Im Stile von 800-m-Läufern rannten der Olympiasieger Gezahegne Abera und der Sieger des Berlin-Marathons vom vergangenen Jahr, Simon Biwott, ins voll besetzte Commonwealth-Stadion. Der Äthiopier und der Kenianer, die die beiden stärksten Langstrecken-Nationen der Welt repräsentierten, lieferten sich einen unglaublichen Sprintkampf auf den letzten 350 Metern. Biwott lief einen Schritt vor Abera in die Arena, auf der Gegengerade schob sich der Äthiopier heran, aber noch nicht vorbei. Das gelang ihm erst in der letzten Kurve. 100 Meter vor dem Ziel sprach alles für Abera, doch 50 Meter vor dem Ziel verringerte sich sein Vorsprung von wenigen Metern plötzlich wieder. Aber es reichte nicht mehr für Simon Biwott. Abera gewann mit einer Sekunde Vorsprung in 2:12:42 Stunden.
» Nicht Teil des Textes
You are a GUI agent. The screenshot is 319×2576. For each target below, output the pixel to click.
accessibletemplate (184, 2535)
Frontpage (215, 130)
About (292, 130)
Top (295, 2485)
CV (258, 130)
"Ich habe alles versucht, aber er war so stark, dass ich ihm nichts mehr entgegensetzen konnte", erzählte Simon Biwott später. "Als ich ins Stadion einlief, wollte ich Gold gewinnen - aber ich war dann auch sehr glücklich über die Silbermedaille." Der erst 23 Jahre alte Gezahegne Abera, der als erster Marathonläufer nach dem Olympiasieg auch den WM-Titel gewann, war sich seiner Sache dagegen sicher. "Als ich ins Stadion kam, wusste ich, dass ich gewinnen würde, denn ich habe einen sehr starken Sprint. Das war ein wirklich schönes Rennen für mich", sagte der Äthiopier, der in diesem Jahr beim Boston-Marathon lediglich den 16. Platz belegt hatte.
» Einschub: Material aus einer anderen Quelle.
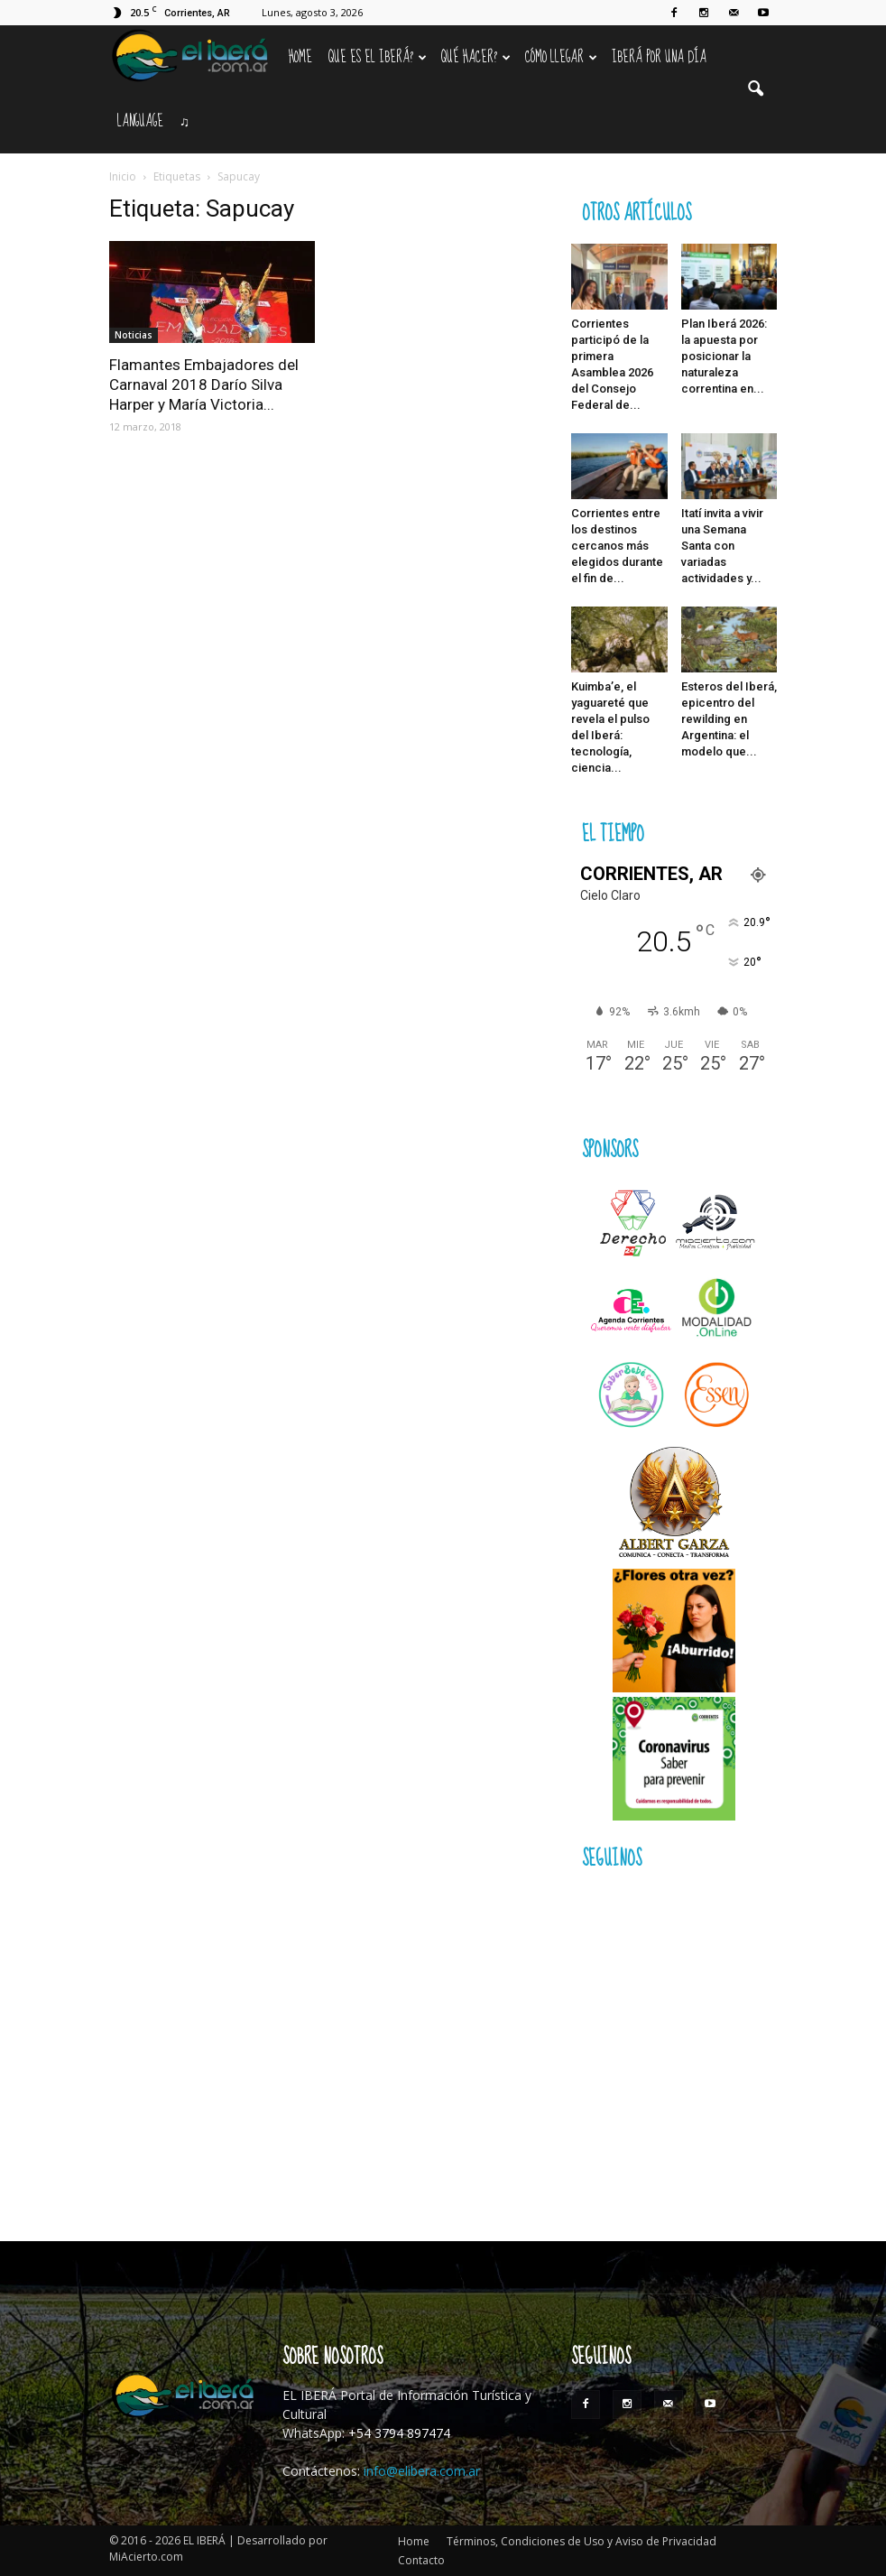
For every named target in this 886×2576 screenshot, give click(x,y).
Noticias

"Wir respektieren uns, wir sind Nachbarn", antwortete Simon Biwott auf die Frage nach dem Verhältnis zwischen den Kenianern und den Äthiopiern. "Und wenn wir uns treffen, gibt es immer einen großen Wettkampf." Spektakuläre Zweikämpfe zwischen Kenianern und Äthiopiern könnte es in Edmonton in der nächsten Woche noch öfter geben. Für Biwott war eine Sprintentscheidung im Prinzip nichts Neues. "Ich habe auch meine letzten beiden Marathonläufe in Berlin und Paris mit einem langen Spurt gewonnen, aber dies hier war das härteste Rennen meines Lebens", sagte Biwott. Fünf Sekunden Vorsprung hatte er in Berlin im vergangenen September, und in Paris war sein Landsmann David Kirui sogar zeitgleich Zweiter. Bei den großen City-Marathonläufen hat es schon manches Mal so knappe Entscheidungen wie jetzt in Edmonton gegeben. Die Kenianerin Joyce Chepchumba gewann beispielsweise 1997 den London-Marathon mit einer Sekunde Vorsprung vor der Britin Liz McColgan.

Auf der schweren Strecke kreuz und quer durch Edmonton war im Laufe des Rennens eine ganze Reihe von Weltklasseläufern gescheitert. Während die zurzeit nicht einmal drittklassigen deutschen Langstreckenläufer gar nicht erst am Start waren, kam in der Hitze von Edmonton auch der Weltrekordler Khalid Khannouchi nicht ins Ziel. Bei seinem ersten Start für die USA musste der gebürtige Marokkaner schon nach gut 25 Kilometern aufgeben. Vor dem Lauf hatte Khannouchi über Probleme mit seinem Rücken geklagt.

Eine gute halbe Stunde nach dem Sprintduell von Gezahegne Abera und Simon Biwott wurde es im Stadion dann noch einmal so laut, als schien es um Medaillen zu gehen. Doch die Zuschauer feierten lediglich die beiden letzten Läufer dieses denkwürdigen Marathons: zwei Kanadier.